On Wednesday, Uber's lawyers said the lawsuit filing in February was the "first time that anyone at Uber learned that Levandowski may have engaged in improper downloading and theft of Google information as alleged by Waymo." Last week, a court filing revealed that Uber said Levandowski had told Uber employees — including former CEO Travis Kalanick, who resigned earlier this month — that he had found five discs containing Google information in his home. But Kalanick told him that Uber didn't want the Google information, and advised him against bringing the discs to Uber, according to court documents. Levandowski later told Uber he had destroyed the discs.

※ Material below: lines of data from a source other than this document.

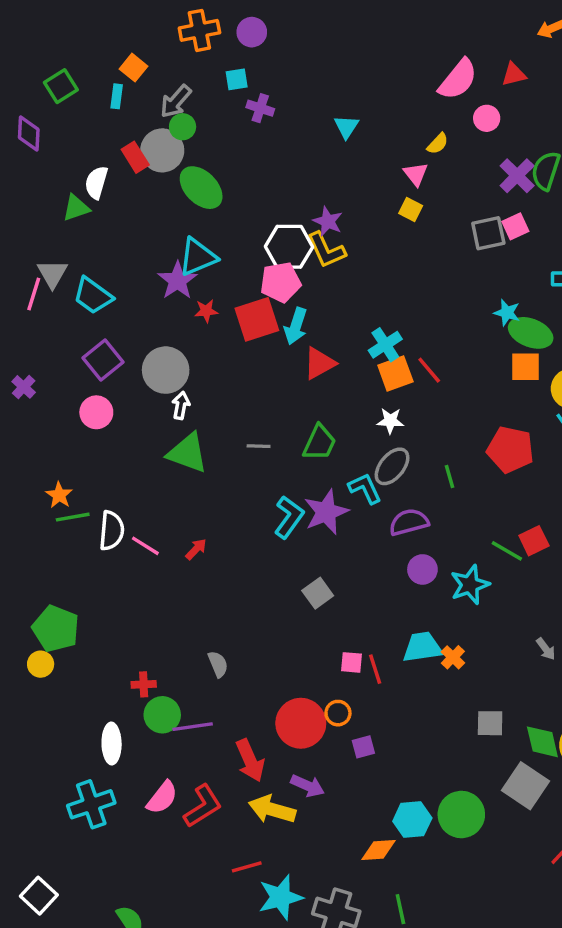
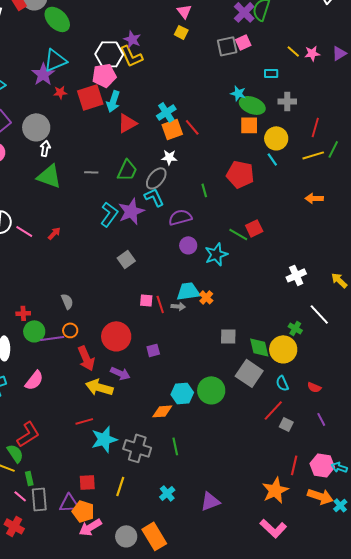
gray ellipse: (392, 466) -> (156, 178), moved
gray arrow: (546, 649) -> (178, 306), moved, turned -48
orange circle: (338, 713) -> (70, 330), moved
red L-shape: (203, 806) -> (28, 434), moved

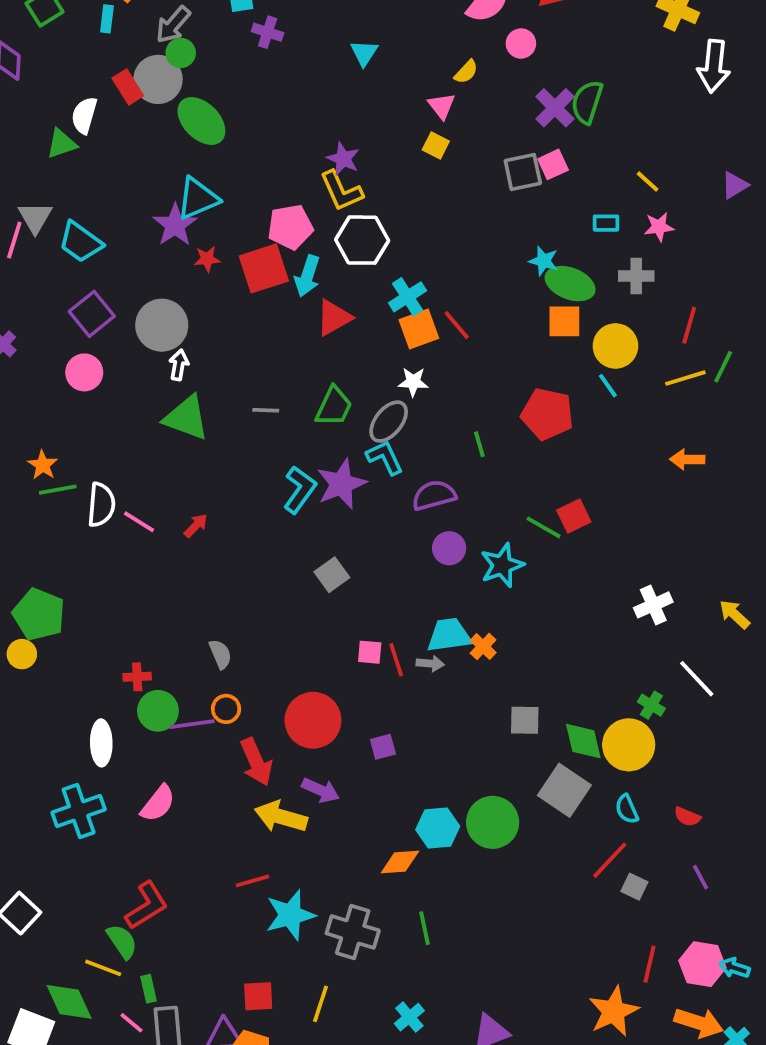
pink star: (312, 53) -> (659, 227), moved
white hexagon: (109, 54) -> (362, 240), moved

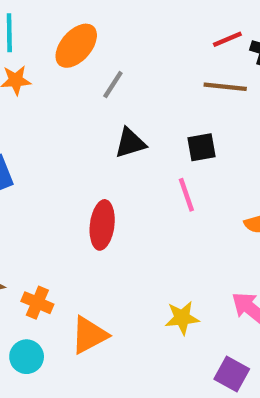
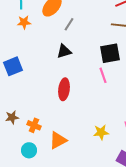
black triangle: (130, 143) -> (64, 51), moved
black square: (201, 147) -> (110, 53), size x1.5

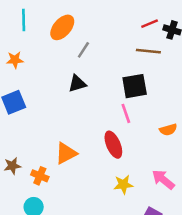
orange star: (24, 22) -> (15, 60), moved
red ellipse: (64, 89) -> (113, 145), moved, turned -30
orange triangle: (58, 140) -> (66, 153), moved

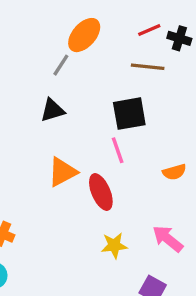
orange ellipse: (62, 27) -> (84, 35), moved
orange triangle: (66, 153) -> (62, 172), moved

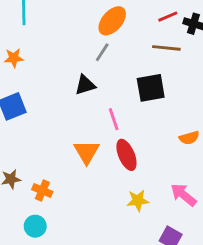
gray line: (61, 65) -> (102, 52), moved
pink line: (118, 150) -> (114, 119), moved
orange triangle: (62, 172) -> (87, 152), moved, turned -32

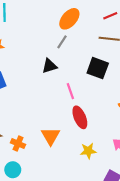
black square: (151, 88) -> (98, 68), turned 30
orange triangle: (87, 152) -> (51, 136), moved

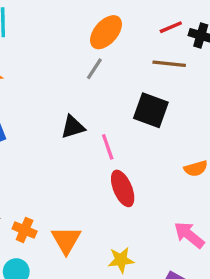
black triangle: (49, 66) -> (73, 127), moved
orange triangle: (51, 136) -> (66, 240), moved
yellow star: (88, 151) -> (121, 260), moved

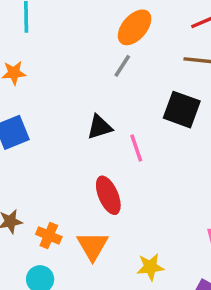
red ellipse: (123, 188) -> (108, 195), moved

In its own court filing, Waymo said on Wednesday that Levandowski and Lior Ron, Levandowski's Otto cofounder, met with Uber executives as early as Dec. 11, 2015, to discuss LiDAR (Light Detection and Ranging) — a technology that uses rapid pulses of laser light to help self-driving cars measure distance and navigate the world around them. Then on Jan. 4, Levandowski met Uber again for a meeting that Waymo says lasted from 5 p.m. until 1:31 a.m. That day, Levandowski also saved confidential Waymo data to a personal device, Waymo said in a court filing.

"Uber also hasn’t been able to locate text messages from Travis Kalanick to Levandowski, even though it could locate text messages from Levandowski to Kalanick, suggesting that the former were deleted," Waymo wrote in the court filing.

Uber fired Levandowski in May. The company said that he had for months refused to comply with its investigation into Waymo's claims. Levandowski has pleaded the Fifth Amendment in an effort to avoid incriminating himself should the case become a criminal matter. US District Judge William Alsup, the judge presiding over the case, referred it to federal prosecutors on May 11. Alsup said in a court order in May that Waymo's self-driving car secrets may have "seeped" into Uber's designs. Waymo has gone so far as to allege in court that Otto was founded as a ruse to help Uber steal Waymo's technology.

Throughout court proceedings, Uber has maintained that Waymo's information has not crossed into its systems. The ride-hail giant has called its own LiDAR systems — the self-driving technology at hand in the case — "fundamentally different" from Waymo's.

"Uber never used any Google trade secrets or patented technology in the development of the technology at issue in this case," the ride-hail giant's lawyers wrote in a court document filed on Wednesday. "No Uber employee is aware of Levandowski ever using any Google proprietary information in the performance of his duties at Ottomotto or Uber."